Repeat the records exactly, minus the pictures.

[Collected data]
┄┄┄┄┄┄┄┄┄┄

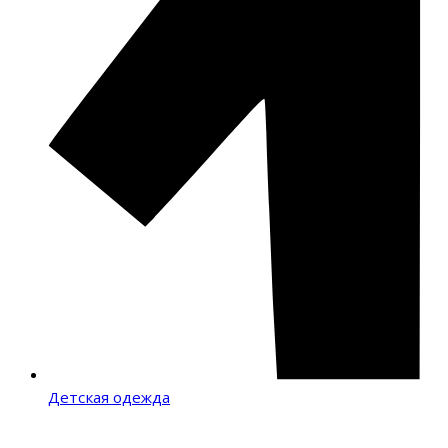
Детская одежда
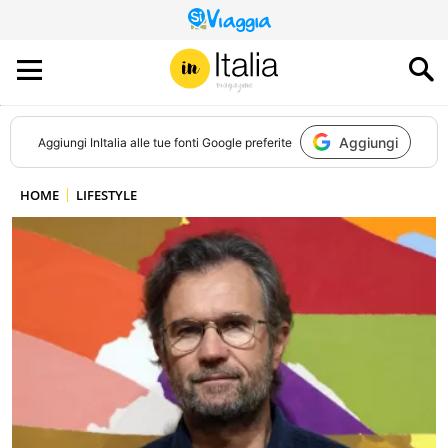
QUESTO
SITO
CONTRIBUISCE
ALL’AUDIENCE
DI
Aggiungi
Aggiungi
InItalia
alle tue fonti Google preferite
HOME
LIFESTYLE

┄┄┄┄┄┄┄┄┄┄

- [Task response]:
Детская одежда
QUESTO
SITO
CONTRIBUISCE
ALL’AUDIENCE
DI
Aggiungi
Aggiungi
InItalia
alle tue fonti Google preferite
HOME
LIFESTYLE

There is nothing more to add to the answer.